Potesil *et al.*[38] and Seifert *et al.*[39] provide recent examples on research work involving segmentation of fiducial points and the corresponding anatomical regions. Potesil *et al.*[38] proposed a method to detect 22 fiducial points based on dense matching of parts-based graphical models. These fiducial points are C2 vertebra, C7 vertebra, top of the sternum, top right lung, top left lung, aortic arch, carina, lowest point of sternum (ribs), lowest point of sternum (tip), Th12 vertebra, top right kidney, bottom right kidney, top left kidney, bottom left kidney, L5 vertebra, right spina iliaca anterior superior, left spina iliaca anterior superior, right head of femur, left head of femur, symphysis, os coccygeum, and center of bladder.

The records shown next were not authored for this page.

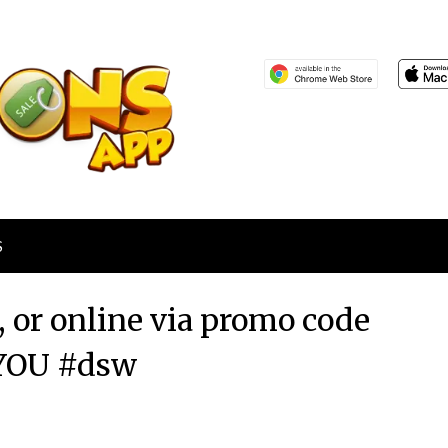
S
 or online via promo code
OU #dsw
Posted
by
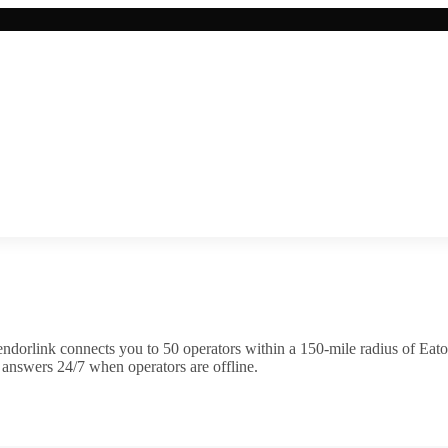
ndorlink connects you to
50
operator
s
within a 150-mile radius of
Eato
 answers 24/7 when operators are offline.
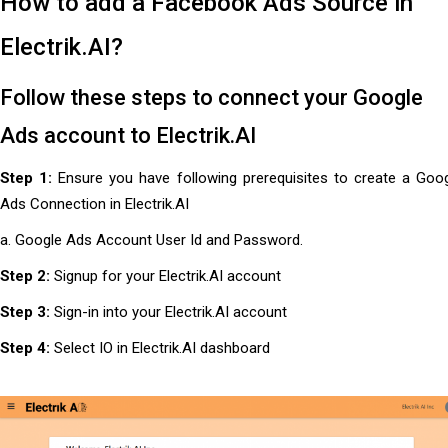
How to add a Facebook Ads Source in
Electrik.AI?
Follow these steps to connect your Google
Ads account to Electrik.AI
Step 1:
Ensure you have following prerequisites to create a Goo
Ads Connection in Electrik.AI
a. Google Ads Account User Id and Password.
Step 2:
Signup for your Electrik.AI account
Step 3:
Sign-in into your Electrik.AI account
Step 4:
Select IO in Electrik.AI dashboard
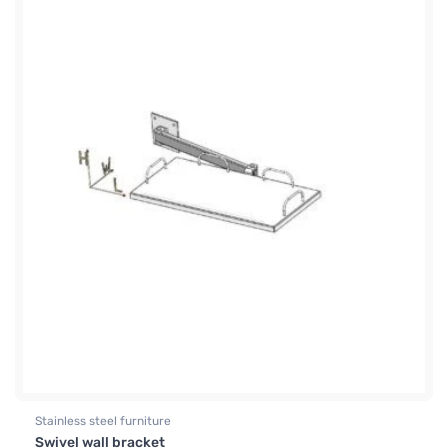
Stainless steel furniture
Swivel wall bracket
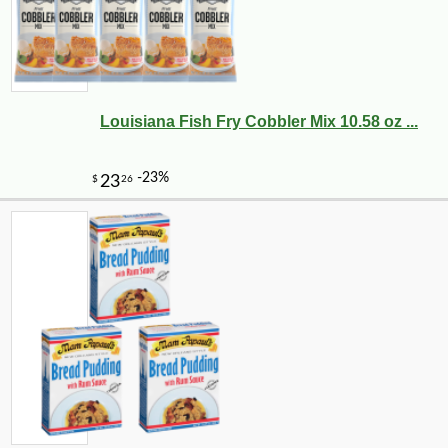
Louisiana Fish Fry Cobbler Mix 10.58 oz ...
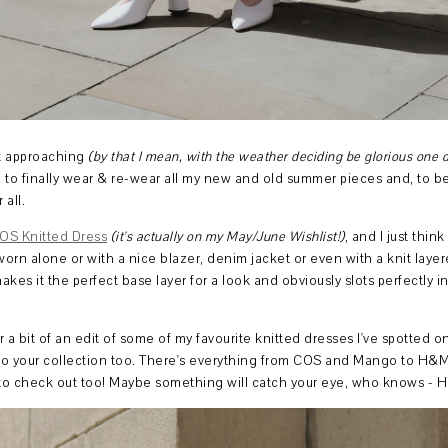
t approaching
(by that I mean, with the weather deciding be glorious one d
ed to finally wear & re-wear all my new and old summer pieces and, to be
 all.
OS Knitted Dress
(it's actually on my May/June Wishlist!)
, and I just think
e worn alone or with a nice blazer, denim jacket or even with a knit laye
 makes it the perfect base layer for a look and obviously slots perfectly
r a bit of an edit of some of my favourite knitted dresses I've spotted o
d to your collection too. There's everything from COS and Mango to H&
s to check out too! Maybe something will catch your eye, who knows - 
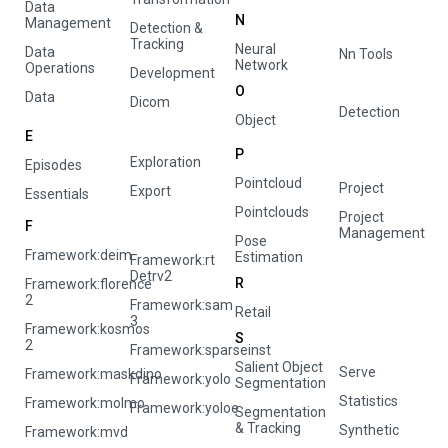
Data
N
Management
Detection &
Tracking
Neural
Data
Nn Tools
Network
Operations
Development
O
Data
Dicom
Detection
Object
E
P
Exploration
Episodes
Pointcloud
Project
Export
Essentials
Pointclouds
Project
F
Management
Pose
Framework:deim
Estimation
Framework:rt
Detrv2
R
Framework:florence
2
Framework:sam
Retail
3
Framework:kosmos
S
2
Framework:sparseinst
Salient Object
Serve
Framework:maskdino
Framework:yolo
Segmentation
Statistics
Framework:molmo
Framework:yoloe
Segmentation
& Tracking
Synthetic
Framework:mvd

Seifert *et al.*[39] proposed a method for the localization of 19 fiducial points for whole-body scan. These fiducial points are left and right lung tips, left and right humerus heads, bronchial bifurcation, left and right shoulder blade tips, inner left and right clavicle tips, sternum tip bottom, aortic arch, left and right endpoints of rib 11, bottom front and back of the L5 vertebra, coccyx, pubic symphysis top and the left and right front corners of the hip bone. They also have trained ten anatomical region centers – four heart chambers, liver, kidneys, spleen, prostate and bladder.

These fiducial points are useful to estimate anatomical regions that are present, as well as their most probable locations and boundaries in an image [39]. Subsequently, these fiducial points can be used to establish reliable correspondences between anatomical regions across different images.